Work instruction. The answer must be one number: how many lines in the data below include the string "code".

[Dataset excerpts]
<<<<

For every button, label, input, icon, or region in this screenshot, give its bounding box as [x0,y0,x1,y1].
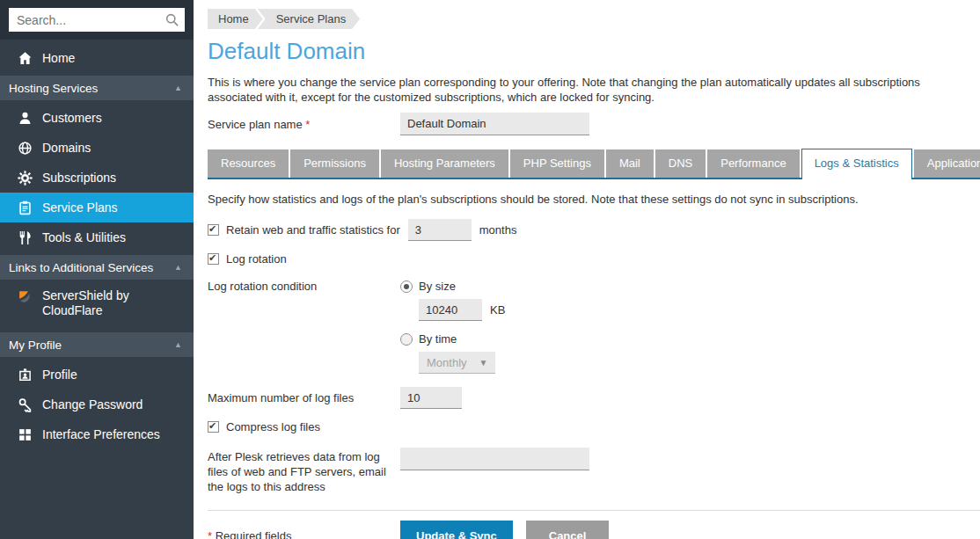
breadcrumb-service-plans[interactable]: Service Plans [258,9,360,29]
sidebar-item-subscriptions[interactable]: Subscriptions [0,163,194,193]
tab-php-settings[interactable]: PHP Settings [510,149,604,178]
section-title: Hosting Services [9,82,98,95]
grid-icon [18,427,33,442]
update-sync-button[interactable]: Update & Sync [400,521,513,539]
email-logs-label: After Plesk retrieves data from log file… [208,448,400,494]
main-content: Home Service Plans Default Domain This i… [194,0,980,539]
max-log-files-input[interactable] [400,387,462,409]
section-title: Links to Additional Services [9,261,153,274]
sidebar-item-profile[interactable]: Profile [0,360,194,390]
required-fields-note: * Required fields [208,529,400,539]
sidebar-group-additional-services: ServerShield by CloudFlare [0,280,194,325]
retain-stats-row: Retain web and traffic statistics for mo… [208,219,980,241]
tab-mail[interactable]: Mail [606,149,654,178]
log-rotation-condition-controls: By size KB By time Monthly ▼ [400,280,505,374]
by-time-label: By time [419,332,457,346]
retain-stats-checkbox[interactable] [208,224,219,236]
clipboard-icon [18,200,33,215]
sidebar-item-domains[interactable]: Domains [0,133,194,163]
log-rotation-condition-label: Log rotation condition [208,280,400,293]
sidebar-item-label: Domains [42,141,91,155]
email-logs-row: After Plesk retrieves data from log file… [208,448,980,494]
max-log-files-label: Maximum number of log files [208,391,400,404]
required-asterisk: * [305,118,310,131]
sidebar-section-my-profile[interactable]: My Profile ▲ [0,332,194,357]
sidebar-item-label: Home [42,51,75,65]
by-size-unit: KB [490,303,505,317]
servershield-icon [18,289,33,304]
sidebar-section-hosting-services[interactable]: Hosting Services ▲ [0,76,194,100]
tab-bar: Resources Permissions Hosting Parameters… [208,149,980,179]
selected-option: Monthly [427,356,467,369]
tab-description: Specify how statistics and logs of the p… [208,192,980,207]
sidebar-item-label: Tools & Utilities [42,230,126,244]
log-rotation-checkbox[interactable] [208,253,219,265]
chevron-down-icon: ▼ [479,358,488,368]
breadcrumb: Home Service Plans [208,9,980,29]
service-plan-name-input[interactable] [400,113,589,135]
by-size-input-line: KB [419,299,505,321]
max-log-files-row: Maximum number of log files [208,387,980,409]
service-plan-name-row: Service plan name * [208,113,980,135]
sidebar-item-label: Profile [42,368,77,382]
log-rotation-condition-row: Log rotation condition By size KB By tim… [208,280,980,374]
globe-icon [18,141,33,156]
search-input[interactable] [9,8,185,32]
cancel-button[interactable]: Cancel [526,521,610,539]
required-asterisk: * [208,529,212,539]
tab-resources[interactable]: Resources [208,149,289,178]
tab-dns[interactable]: DNS [655,149,706,178]
log-rotation-row: Log rotation [208,252,980,266]
sidebar-item-interface-preferences[interactable]: Interface Preferences [0,419,194,449]
sidebar: Home Hosting Services ▲ Customers Domain… [0,0,194,539]
sidebar-item-label: Service Plans [42,200,118,215]
search-icon[interactable] [165,12,179,27]
section-title: My Profile [9,339,62,352]
caret-up-icon: ▲ [174,84,182,92]
tab-logs-statistics[interactable]: Logs & Statistics [801,149,912,179]
log-rotation-label: Log rotation [226,252,287,266]
key-icon [18,397,33,412]
caret-up-icon: ▲ [174,263,182,272]
by-size-label: By size [419,280,456,293]
tab-hosting-parameters[interactable]: Hosting Parameters [381,149,508,178]
breadcrumb-home[interactable]: Home [208,9,263,29]
footer-divider [208,510,980,511]
by-time-period-select[interactable]: Monthly ▼ [419,352,495,374]
id-badge-icon [18,368,33,382]
sidebar-section-additional-services[interactable]: Links to Additional Services ▲ [0,255,194,280]
sidebar-group-my-profile: Profile Change Password Interface Prefer… [0,357,194,449]
sidebar-item-servershield[interactable]: ServerShield by CloudFlare [0,282,194,325]
sidebar-item-tools-utilities[interactable]: Tools & Utilities [0,222,194,252]
sidebar-item-service-plans[interactable]: Service Plans [0,193,194,222]
page-title: Default Domain [208,38,980,64]
sidebar-item-customers[interactable]: Customers [0,103,194,133]
compress-log-files-checkbox[interactable] [208,421,219,433]
gear-icon [18,171,33,186]
person-icon [18,111,33,126]
retain-months-input[interactable] [408,219,472,241]
utensils-icon [18,230,33,245]
plesk-app: Home Hosting Services ▲ Customers Domain… [0,0,980,539]
sidebar-item-home[interactable]: Home [0,43,194,73]
service-plan-name-label: Service plan name * [208,118,400,131]
by-size-kb-input[interactable] [419,299,482,321]
sidebar-item-label: Interface Preferences [42,427,160,441]
tab-performance[interactable]: Performance [707,149,799,178]
tab-permissions[interactable]: Permissions [290,149,379,178]
sidebar-item-change-password[interactable]: Change Password [0,390,194,419]
page-description: This is where you change the service pla… [208,75,966,105]
search-box [9,8,185,32]
sidebar-item-label: ServerShield by CloudFlare [42,288,183,318]
by-size-option: By size [400,280,505,293]
by-time-option: By time [400,332,505,346]
email-logs-input[interactable] [400,448,589,470]
by-size-radio[interactable] [400,280,413,293]
tab-applications[interactable]: Applications [914,149,980,178]
retain-stats-label: Retain web and traffic statistics for [226,223,400,237]
by-time-radio[interactable] [400,333,413,346]
sidebar-search-strip [0,0,194,40]
sidebar-item-label: Change Password [42,397,143,412]
footer-row: * Required fields Update & Sync Cancel [208,521,980,539]
home-icon [18,51,33,66]
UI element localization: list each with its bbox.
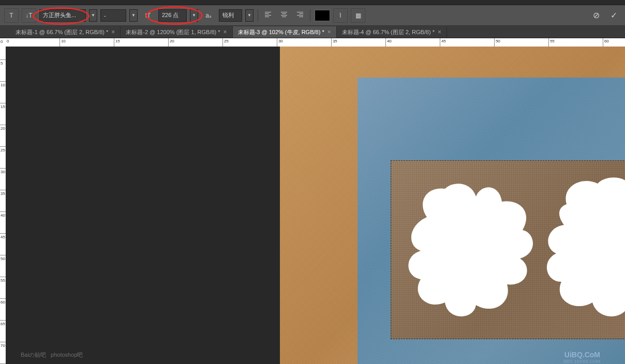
warp-text-icon[interactable]: ⌇ <box>333 8 348 23</box>
ruler-tick: 5 <box>0 60 6 82</box>
aa-arrow-icon[interactable]: ▼ <box>245 9 254 22</box>
canvas-viewport: 0101520253035404550556065707580859095100 <box>6 38 625 364</box>
font-style-arrow-icon[interactable]: ▼ <box>129 9 138 22</box>
ruler-tick: 60 <box>603 38 625 47</box>
close-icon[interactable]: × <box>328 28 331 36</box>
ruler-tick: 20 <box>0 125 6 147</box>
ruler-tick: 35 <box>332 38 386 47</box>
aa-icon: aₐ <box>201 8 216 23</box>
align-left-button[interactable] <box>262 9 275 22</box>
canvas-area[interactable] <box>6 47 625 364</box>
character-panel-icon[interactable]: ▦ <box>351 8 365 23</box>
ruler-tick: 15 <box>0 103 6 125</box>
tab-doc-2[interactable]: 未标题-2 @ 1200% (图层 1, RGB/8) *× <box>121 26 232 38</box>
tab-doc-1[interactable]: 未标题-1 @ 66.7% (图层 2, RGB/8) *× <box>10 26 121 38</box>
watermark-baidu: Baiの贴吧 photoshop吧 <box>21 351 83 359</box>
ruler-tick: 25 <box>0 147 6 169</box>
commit-icon[interactable]: ✓ <box>606 8 621 23</box>
ruler-horizontal[interactable]: 0101520253035404550556065707580859095100 <box>6 38 625 47</box>
tab-label: 未标题-3 @ 102% (牛皮, RGB/8) * <box>238 28 324 36</box>
ruler-tick: 45 <box>0 234 6 255</box>
ruler-tick: 55 <box>549 38 603 47</box>
ruler-tick: 45 <box>440 38 495 47</box>
ruler-tick: 65 <box>0 321 6 342</box>
ruler-tick: 25 <box>223 38 277 47</box>
align-center-button[interactable] <box>278 9 290 22</box>
cancel-icon[interactable]: ⊘ <box>589 8 603 23</box>
font-style-dropdown[interactable]: - <box>100 9 126 22</box>
close-icon[interactable]: × <box>438 28 441 36</box>
watermark-uibq: UiBQ.CoM <box>564 351 600 359</box>
ruler-tick: 0 <box>0 38 6 60</box>
ruler-tick: 35 <box>0 190 6 212</box>
tab-doc-3[interactable]: 未标题-3 @ 102% (牛皮, RGB/8) *× <box>233 26 337 38</box>
ruler-tick: 10 <box>0 82 6 103</box>
align-right-button[interactable] <box>293 9 306 22</box>
text-layer[interactable] <box>391 155 625 334</box>
ruler-tick: 50 <box>495 38 549 47</box>
ruler-tick: 50 <box>0 255 6 277</box>
tab-label: 未标题-4 @ 66.7% (图层 2, RGB/8) * <box>342 28 435 36</box>
ruler-tick: 30 <box>0 169 6 190</box>
ruler-tick: 60 <box>0 299 6 321</box>
antialias-dropdown[interactable]: 锐利 <box>219 9 242 22</box>
ruler-tick: 15 <box>114 38 169 47</box>
font-family-dropdown[interactable]: 方正胖头鱼... <box>39 9 86 22</box>
tool-preset-icon[interactable]: T <box>4 8 19 23</box>
orientation-icon[interactable]: ↓T <box>22 8 36 23</box>
ruler-tick: 0 <box>6 38 60 47</box>
document-canvas[interactable] <box>280 47 625 364</box>
ruler-tick: 40 <box>0 212 6 234</box>
document-tabs: 未标题-1 @ 66.7% (图层 2, RGB/8) *× 未标题-2 @ 1… <box>0 26 625 38</box>
font-size-arrow-icon[interactable]: ▼ <box>190 9 198 22</box>
font-size-dropdown[interactable]: 226 点 <box>158 9 187 22</box>
tab-label: 未标题-2 @ 1200% (图层 1, RGB/8) * <box>126 28 220 36</box>
text-color-swatch[interactable] <box>315 10 330 21</box>
ruler-vertical[interactable]: 0510152025303540455055606570 <box>0 38 6 364</box>
menubar <box>0 0 625 5</box>
font-family-arrow-icon[interactable]: ▼ <box>89 9 97 22</box>
close-icon[interactable]: × <box>111 28 115 36</box>
ruler-tick: 70 <box>0 342 6 364</box>
type-options-bar: T ↓T 方正胖头鱼... ▼ - ▼ tT 226 点 ▼ aₐ 锐利 ▼ ⌇… <box>0 5 625 26</box>
watermark-bbs: BBS.16XX8.COM <box>563 359 600 364</box>
ruler-tick: 55 <box>0 277 6 299</box>
ruler-tick: 40 <box>386 38 440 47</box>
ruler-tick: 30 <box>277 38 332 47</box>
separator <box>310 9 310 22</box>
separator <box>258 9 258 22</box>
font-size-icon: tT <box>141 8 155 23</box>
ruler-tick: 10 <box>60 38 114 47</box>
workspace: 0510152025303540455055606570 01015202530… <box>0 38 625 364</box>
ruler-tick: 20 <box>169 38 223 47</box>
close-icon[interactable]: × <box>224 28 227 36</box>
tab-doc-4[interactable]: 未标题-4 @ 66.7% (图层 2, RGB/8) *× <box>337 26 447 38</box>
tab-label: 未标题-1 @ 66.7% (图层 2, RGB/8) * <box>16 28 108 36</box>
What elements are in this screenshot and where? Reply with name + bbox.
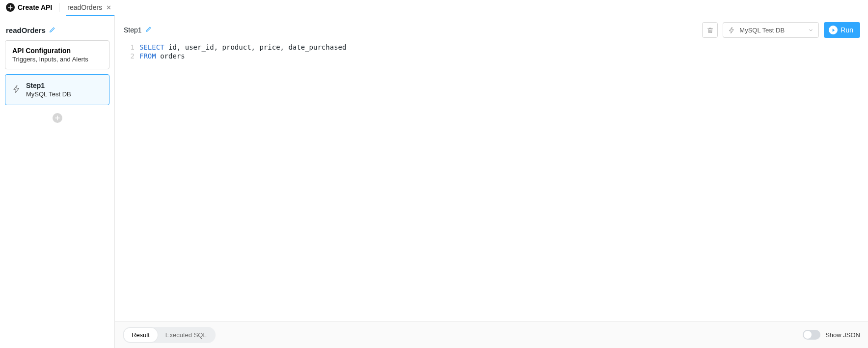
trash-icon <box>706 27 714 34</box>
gutter-number: 1 <box>115 43 139 52</box>
result-tabs: Result Executed SQL <box>123 327 216 343</box>
api-name-row: readOrders <box>5 22 109 35</box>
run-button[interactable]: Run <box>824 22 860 38</box>
tab-label: readOrders <box>67 3 102 11</box>
pencil-icon[interactable] <box>145 26 152 34</box>
divider <box>59 3 59 12</box>
show-json-toggle[interactable] <box>803 330 820 340</box>
delete-step-button[interactable] <box>702 22 718 38</box>
editor-code: FROM orders <box>139 52 185 60</box>
play-icon <box>829 26 838 34</box>
tab-readorders[interactable]: readOrders ✕ <box>66 0 114 15</box>
api-configuration-card[interactable]: API Configuration Triggers, Inputs, and … <box>5 40 109 69</box>
plus-icon <box>6 3 15 12</box>
top-bar: Create API readOrders ✕ <box>0 0 868 15</box>
create-api-button[interactable]: Create API <box>6 3 52 12</box>
step-title-text: Step1 <box>124 26 142 34</box>
sql-editor[interactable]: 1SELECT id, user_id, product, price, dat… <box>115 42 868 321</box>
run-label: Run <box>841 26 853 34</box>
main-header: Step1 MySQL Test DB <box>115 15 868 42</box>
create-api-label: Create API <box>18 3 52 11</box>
editor-code: SELECT id, user_id, product, price, date… <box>139 43 346 52</box>
tab-executed-sql[interactable]: Executed SQL <box>158 328 215 342</box>
database-select[interactable]: MySQL Test DB <box>723 22 819 38</box>
editor-line: 1SELECT id, user_id, product, price, dat… <box>115 43 868 52</box>
tab-result[interactable]: Result <box>124 328 158 342</box>
step-subtitle: MySQL Test DB <box>26 90 71 98</box>
api-name: readOrders <box>6 26 46 34</box>
chevron-down-icon <box>808 28 814 33</box>
step-card-step1[interactable]: Step1 MySQL Test DB <box>5 74 109 105</box>
gutter-number: 2 <box>115 52 139 60</box>
api-config-subtitle: Triggers, Inputs, and Alerts <box>12 56 102 63</box>
editor-line: 2FROM orders <box>115 52 868 60</box>
lightning-icon <box>12 85 21 95</box>
database-select-label: MySQL Test DB <box>739 27 785 34</box>
close-icon[interactable]: ✕ <box>106 4 111 11</box>
lightning-icon <box>728 27 735 34</box>
pencil-icon[interactable] <box>49 27 55 34</box>
show-json-label: Show JSON <box>825 331 860 339</box>
sidebar: readOrders API Configuration Triggers, I… <box>0 15 115 348</box>
add-step-button[interactable] <box>53 113 62 123</box>
api-config-title: API Configuration <box>12 47 102 55</box>
footer: Result Executed SQL Show JSON <box>115 321 868 348</box>
step-title-header: Step1 <box>124 26 152 34</box>
step-title: Step1 <box>26 82 71 89</box>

>>>>

Answer area. 2